On depression, illness, and taking things for granted

It’s amazing how much we take for granted.  From our loved ones to civil liberties, we rarely take the time to appreciate what we have and what we are able to do.  That’s one of the few things that I can thank my cancer for.  It taught me to take a breath and appreciate…well, life.

I’ve been dealing with pain and fatigue for so long that I forgot how rewarding it was to take care of myself.  Sometime Tuesday evening, shortly after my bloody steak dinner, I got this huge burst of energy and it hasn’t left me yet.  I finally started cooking again and I started organizing cabinets (insert OCD jokes here) and washing dishes and doing laundry.  I know that doesn’t seem like much, and they’re chores that I used to loathe, but for now I appreciate the simple fact that I’m able to do them.

I’ve been so depressed lately and a large part of it stems from the fact that I feel so damned useless.  I know that it’s irrational.  I’m legitimately sick and chronic pain is no joke.  I know that nobody blames me when I’m unable to keep up with dishes and laundry.  But as a SAHM, I feel as though it’s my job to keep the house tidy and such.  It’s all a slippery slope.  I feel sick and the pain gets debilitating so I take time to rest.  The house starts to fall apart because P can’t possibly keep up with it all, and I get grumpy because I hate living in a mess.  I feel guilty for not doing my part, which contributes to my grouchiness.  Cue depression.  Like I said, slippery slope.  It sucks.

Now that I have some energy, I’m playing catch-up.  I’m getting laundry done and I’m organizing some areas that have gotten way out of control.  I’ve got a few project ideas rolling around my head and I plan to get my jewelery supplies out of storage so I can get back to work.  I may even finally get around to opening that Etsy shop, which is something that I’ve talked about doing for years.

Last, but not least, I’m going to pick up the phone and call my friends.  I miss them all so much.  Unlike P, I am a social creature and I really don’t like being so secluded.  A large part of my seclusion stems from the aforementioned pain/fatigue/depression, but another part of it comes from the cancer.  I have found that it is so easy to let yourself experience a sort of disconnect from the people outside of your group of caretakers, but that is a subject all of it’s own and best left for another post.

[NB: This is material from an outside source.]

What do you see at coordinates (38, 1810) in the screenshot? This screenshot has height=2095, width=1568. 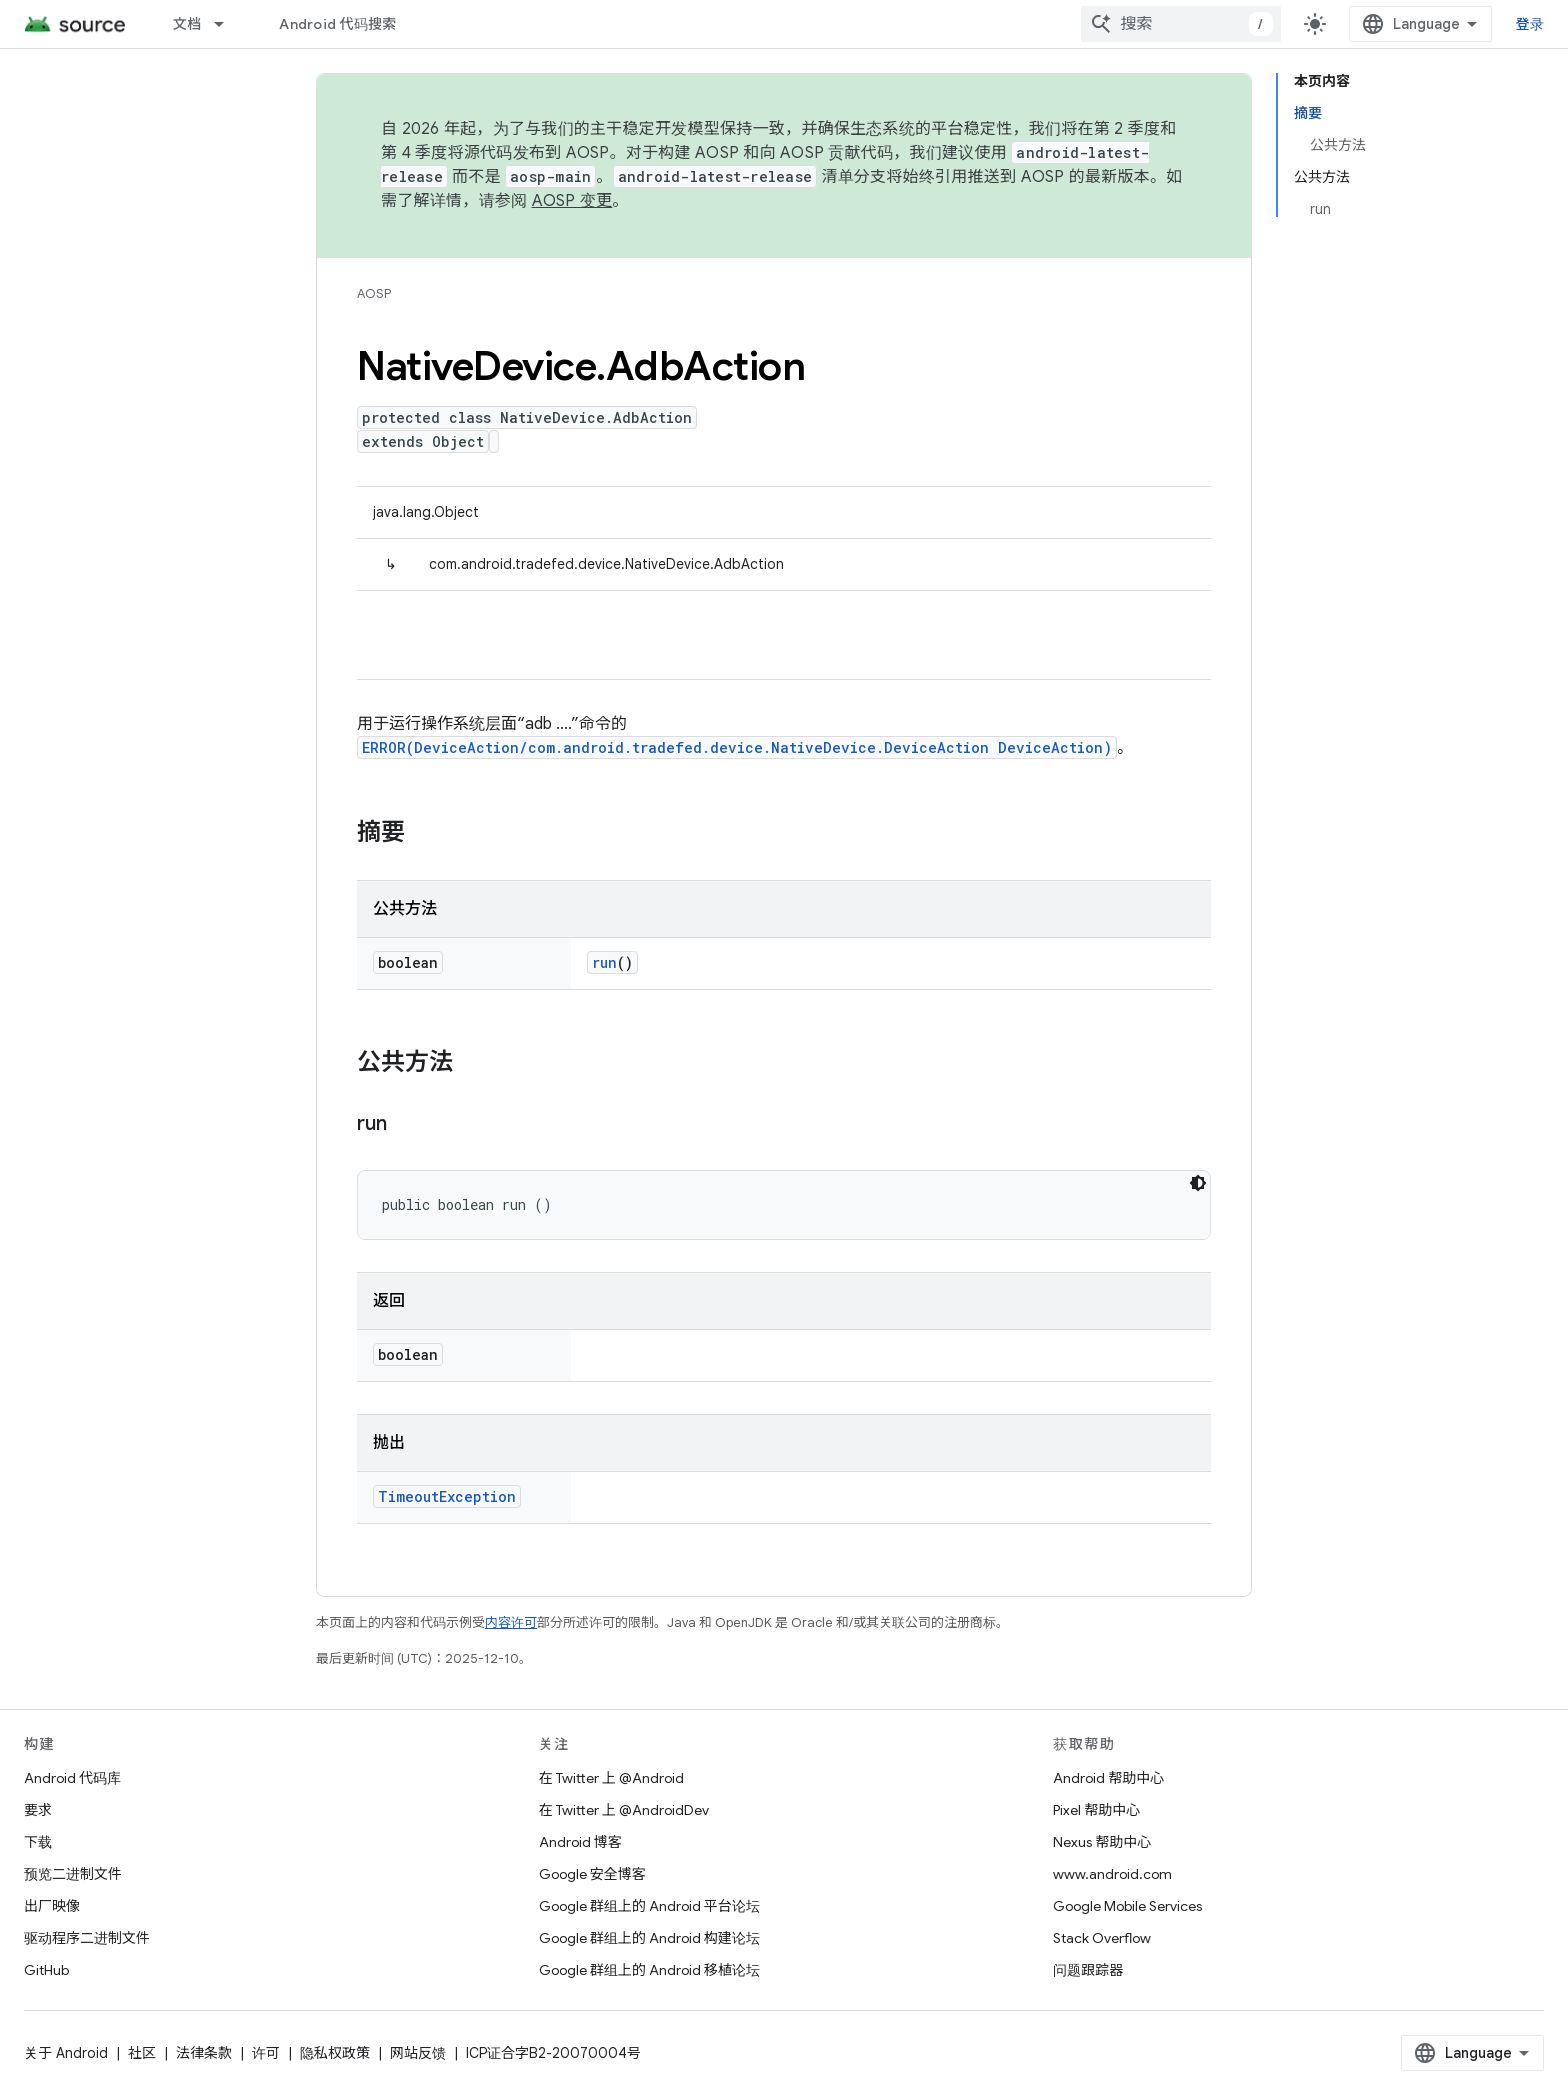 I see `要求` at bounding box center [38, 1810].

  • Feeling better? check.
  • Feeling creative? check.
  • Reclaiming my life? double check.

Well, I guess that’s about it for now.  I’ll be talking to you all soon!

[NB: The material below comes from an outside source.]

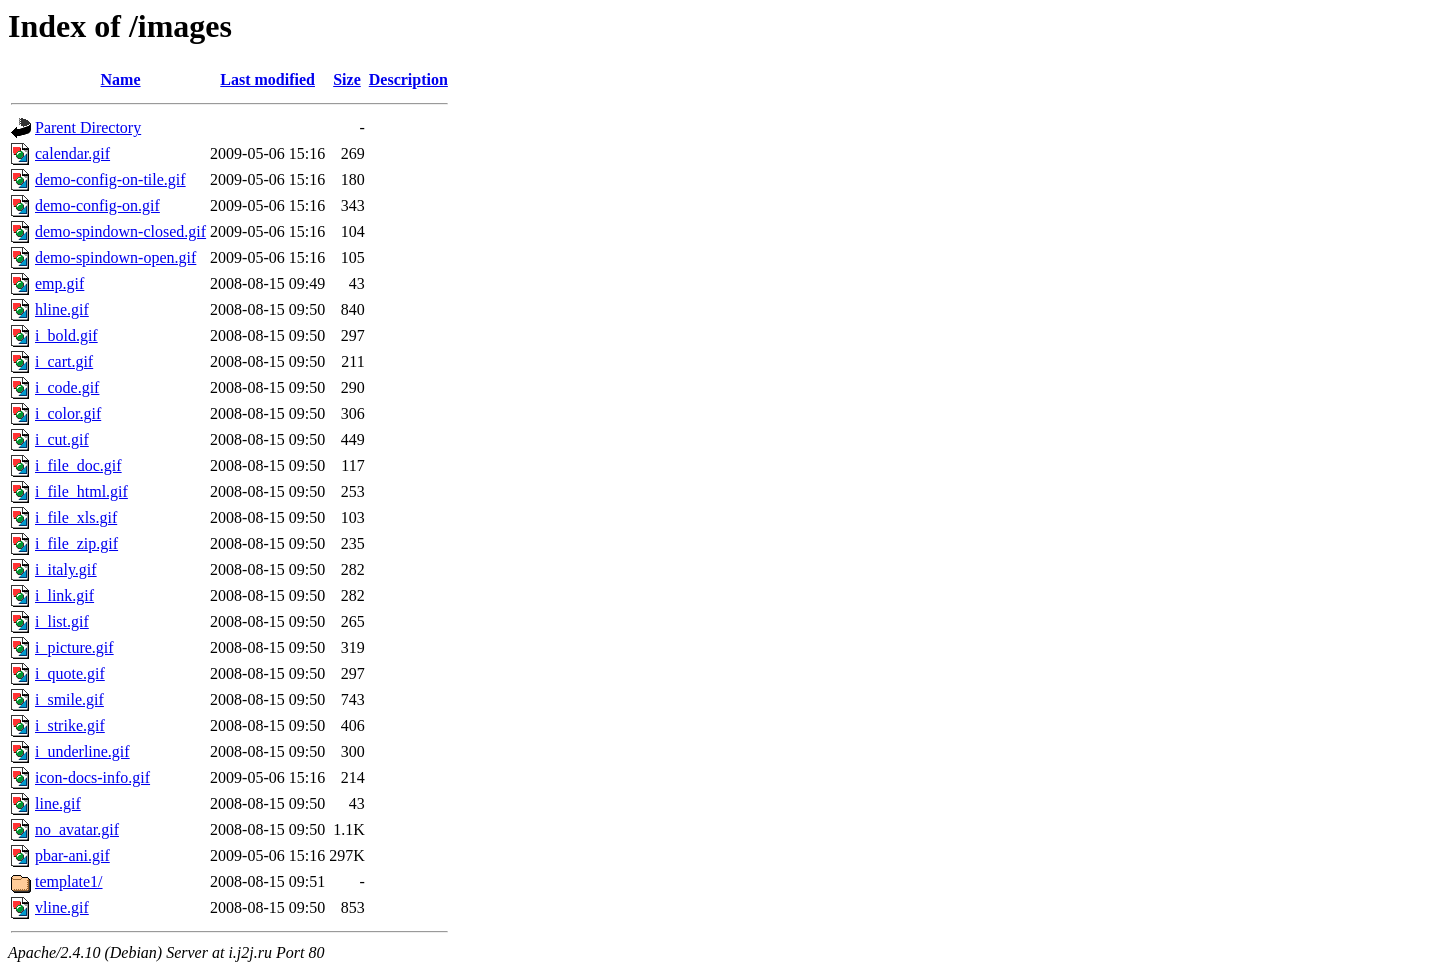  What do you see at coordinates (67, 387) in the screenshot?
I see `i_code.gif` at bounding box center [67, 387]. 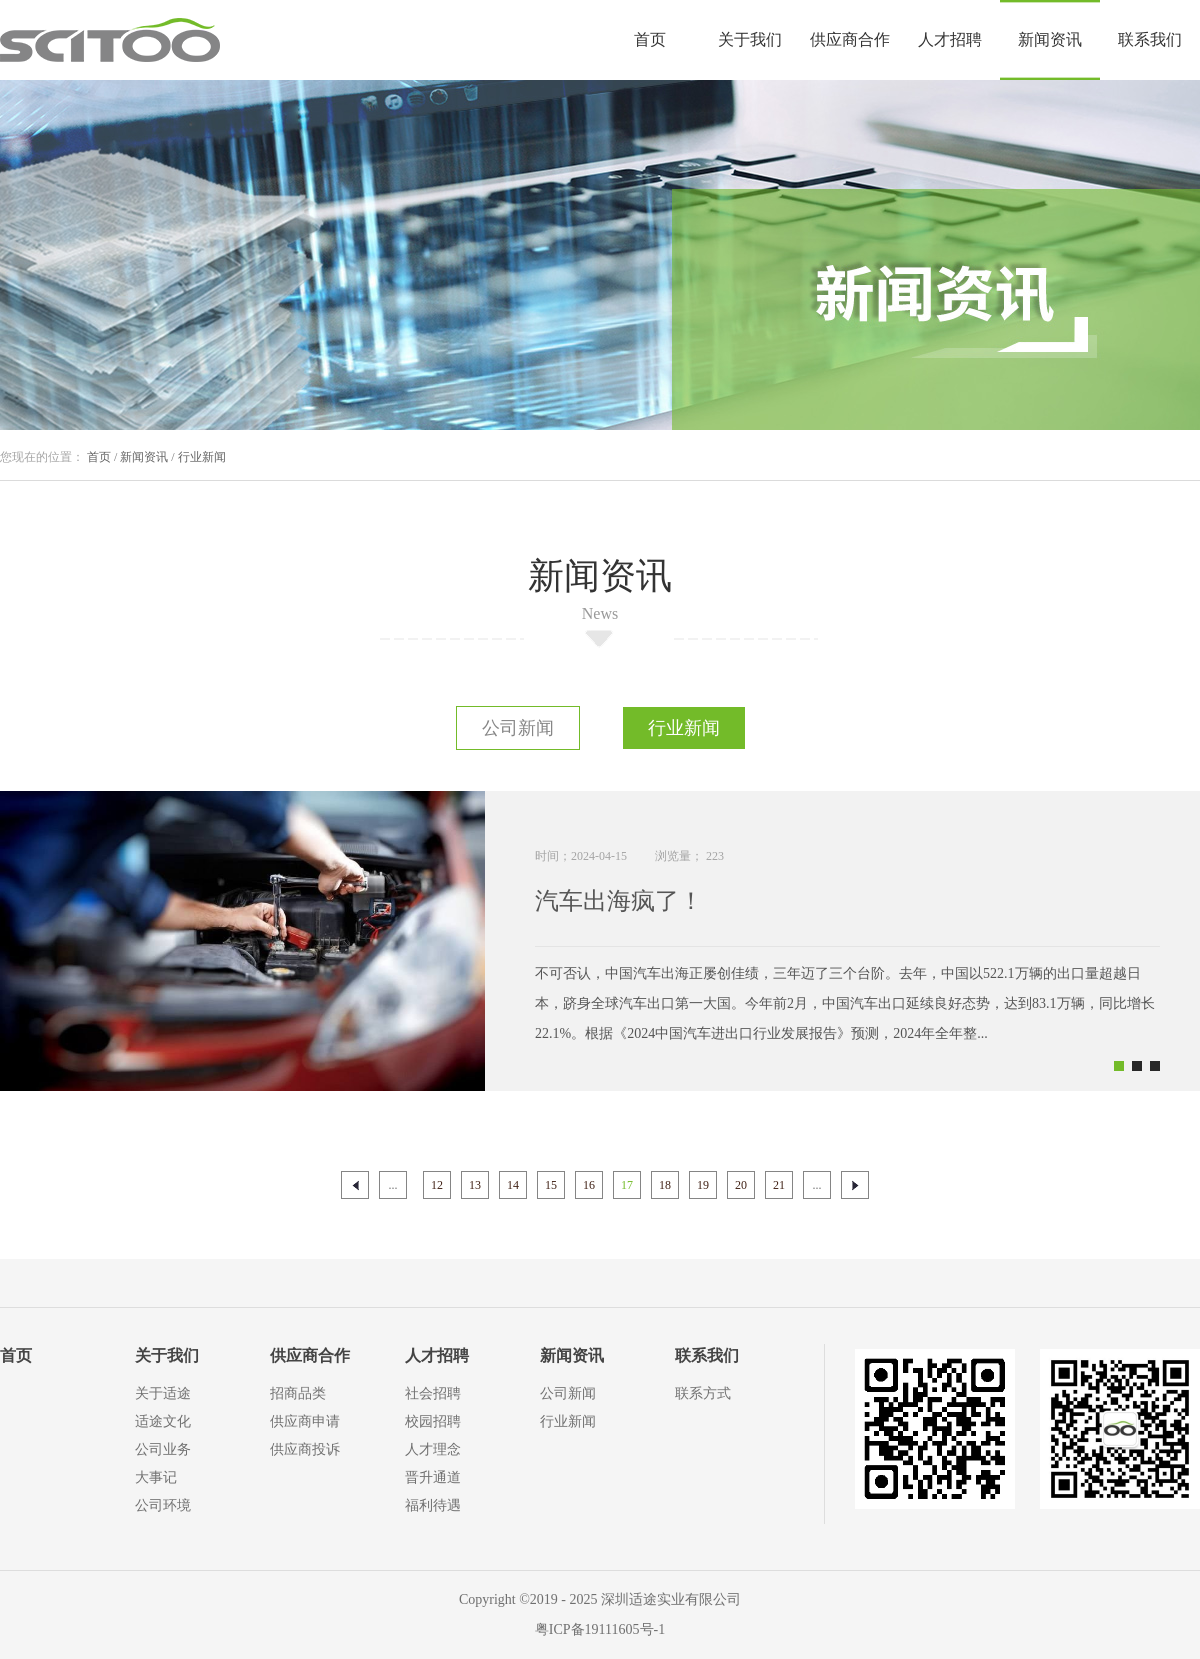 The height and width of the screenshot is (1659, 1200). I want to click on 21, so click(779, 1185).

**I forgot to add that I had a great visit with the doctor today.  We finally got the test results back and I am negative  for the mutation that affects the body’s ability to metabolize drugs – so yay!  This is something that we were worried about because this mutation would increase my chances of overdosing on chemo,which would basically cause me to bleed to death.  My CBC is looking great and last week’s transfusion put me at almost normal levels for RBCs.  My platelets are finally at normal levels at well.  He has decided to keep me at half doses of chemo since I’m handling it well and he said that I am doing great right now.  I love good doctor’s visits!